L’air est frais et les nuages s’accumulent sur Crawley, une ville peu attrayante du Sussex, fondée après la seconde guerre mondiale et principalement reconnue pour sa proximité avec l’aéroport de Gatwick. En ce début de janvier, l’office de météorologie britannique prévoit des chutes de neige, ce qui entraîne l’annulation du déjeuner destiné aux aînés de la communauté chagossienne, prévu au centre communautaire de Broadfield, situé au sud de la ville. « Nous ne voulions prendre aucun risque pour nos aînés », précise Mylene Augustin, 55 ans.
Malgré les conditions climatiques difficile, cette cheffe de famille au sourire chaleureux ouvre les portes de son humble résidence.

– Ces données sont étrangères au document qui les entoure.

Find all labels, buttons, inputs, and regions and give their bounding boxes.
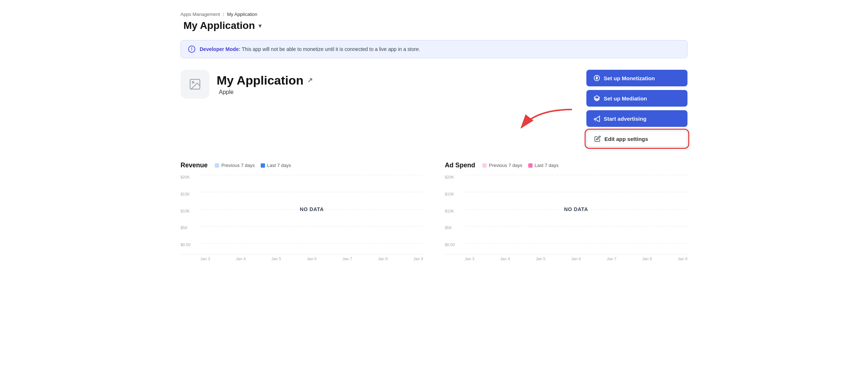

L’intérieur est orné de nombreuses photographies familiales, tandis qu’une télévision diffuse des programmes de la chaîne mauricienne MBC. Énergique, elle souhaite partager son récit et celui de sa mère, Marie-Lucie Tiatous, 80 ans, illustrant des vies marquées par l’exil et la résilience.
Les deux femmes sont des figures emblématiques de la communauté chagossienne à Crawley, qui compte environ 4 000 membres, représentant presque la moitié de la diaspora de ce peuple (estimée à 10 000 individus à travers le monde). Les Chagossiens de Crawley aspirent à être entendus, ressentant à nouveau qu’ils sont instrumentalisés par l’Histoire. « Nous sommes des esclaves des temps modernes, manipulés à leur convenance par les États », déplore Mylene Augustin.

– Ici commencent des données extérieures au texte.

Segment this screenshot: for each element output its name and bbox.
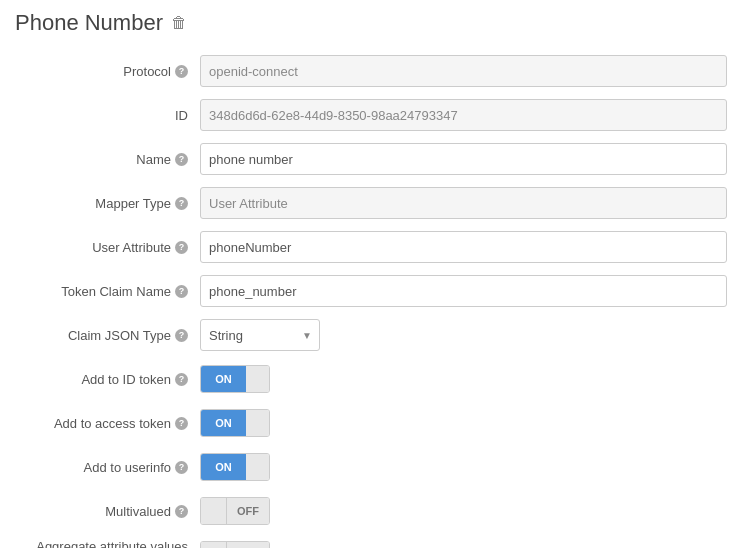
claim-json-type-help-icon[interactable]: ?	[175, 329, 188, 342]
id-input[interactable]	[200, 99, 727, 131]
name-label: Name ?	[15, 152, 200, 167]
add-userinfo-label: Add to userinfo ?	[15, 460, 200, 475]
add-access-token-help-icon[interactable]: ?	[175, 417, 188, 430]
token-claim-name-label: Token Claim Name ?	[15, 284, 200, 299]
protocol-input[interactable]	[200, 55, 727, 87]
protocol-label: Protocol ?	[15, 64, 200, 79]
toggle-on-label: ON	[201, 454, 246, 480]
multivalued-help-icon[interactable]: ?	[175, 505, 188, 518]
form-container: Protocol ? ID Name ? Mapper Type ? User …	[15, 54, 727, 548]
add-access-token-label: Add to access token ?	[15, 416, 200, 431]
token-claim-name-row: Token Claim Name ?	[15, 274, 727, 308]
user-attribute-row: User Attribute ?	[15, 230, 727, 264]
delete-icon[interactable]: 🗑	[171, 14, 187, 32]
token-claim-name-input[interactable]	[200, 275, 727, 307]
add-userinfo-help-icon[interactable]: ?	[175, 461, 188, 474]
claim-json-type-row: Claim JSON Type ? String long int boolea…	[15, 318, 727, 352]
id-label: ID	[15, 108, 200, 123]
toggle-blank-part	[201, 542, 226, 548]
page-header: Phone Number 🗑	[15, 10, 727, 36]
toggle-off-part	[246, 410, 269, 436]
name-row: Name ?	[15, 142, 727, 176]
name-input[interactable]	[200, 143, 727, 175]
add-access-token-row: Add to access token ? ON	[15, 406, 727, 440]
add-id-token-label: Add to ID token ?	[15, 372, 200, 387]
protocol-row: Protocol ?	[15, 54, 727, 88]
multivalued-row: Multivalued ? OFF	[15, 494, 727, 528]
mapper-type-input	[200, 187, 727, 219]
claim-json-type-label: Claim JSON Type ?	[15, 328, 200, 343]
protocol-help-icon[interactable]: ?	[175, 65, 188, 78]
toggle-on-label: ON	[201, 410, 246, 436]
multivalued-label: Multivalued ?	[15, 504, 200, 519]
toggle-off-label: OFF	[226, 542, 269, 548]
claim-json-type-select[interactable]: String long int boolean JSON	[200, 319, 320, 351]
name-help-icon[interactable]: ?	[175, 153, 188, 166]
toggle-off-label: OFF	[226, 498, 269, 524]
add-id-token-help-icon[interactable]: ?	[175, 373, 188, 386]
user-attribute-label: User Attribute ?	[15, 240, 200, 255]
token-claim-name-help-icon[interactable]: ?	[175, 285, 188, 298]
add-id-token-row: Add to ID token ? ON	[15, 362, 727, 396]
toggle-blank-part	[201, 498, 226, 524]
add-userinfo-toggle[interactable]: ON	[200, 453, 270, 481]
page-title: Phone Number	[15, 10, 163, 36]
toggle-off-part	[246, 454, 269, 480]
aggregate-label: Aggregate attribute values ?	[15, 539, 200, 548]
add-id-token-toggle[interactable]: ON	[200, 365, 270, 393]
add-access-token-toggle[interactable]: ON	[200, 409, 270, 437]
toggle-off-part	[246, 366, 269, 392]
claim-json-type-select-wrapper: String long int boolean JSON ▼	[200, 319, 320, 351]
aggregate-row: Aggregate attribute values ? OFF	[15, 538, 727, 548]
toggle-on-label: ON	[201, 366, 246, 392]
add-userinfo-row: Add to userinfo ? ON	[15, 450, 727, 484]
multivalued-toggle[interactable]: OFF	[200, 497, 270, 525]
mapper-type-help-icon[interactable]: ?	[175, 197, 188, 210]
mapper-type-label: Mapper Type ?	[15, 196, 200, 211]
id-row: ID	[15, 98, 727, 132]
user-attribute-input[interactable]	[200, 231, 727, 263]
mapper-type-row: Mapper Type ?	[15, 186, 727, 220]
aggregate-toggle[interactable]: OFF	[200, 541, 270, 548]
user-attribute-help-icon[interactable]: ?	[175, 241, 188, 254]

Il y a environ soixante ans, les Chagossiens ont subi une injuste expulsion. Ce groupe créole, descendant d’esclaves déplacés d’Afrique au XVIIIe siècle, habitait depuis des générations l’archipel des Chagos, une série d’îles isolées au cœur de l’océan Indien, situées à 1 800 kilomètres à l’est des Seychelles et à 2 000 kilomètres au nord-est de l’île Maurice.
Un Exil Injuste
Les événements qui ont conduit à l’exil des Chagossiens ont commencé dans les années 1960, lorsque les États-Unis ont négocié un accord avec le Royaume-Uni pour établir une base militaire sur l’île de Diego Garcia, le plus grand atoll de l’archipel. Ainsi, des forces militaires britanniques ont expulsé les habitants de leurs terres ancestrales. Cela a entraîné une souffrance incommensurable et un déracinement dont les répercussions continuent de se faire sentir aujourd’hui.
« On nous a forcés à quitter nos maisons, nos terres. C’était une vie paisible avant cela », se souvient Mylene, exprimant la douleur qui persiste chez les membres de la communauté. Beaucoup d’entre eux se sont installés à Crawley, cherchant un nouveau départ, bien que les souvenirs de leur île natale demeurent profondément ancrés en eux.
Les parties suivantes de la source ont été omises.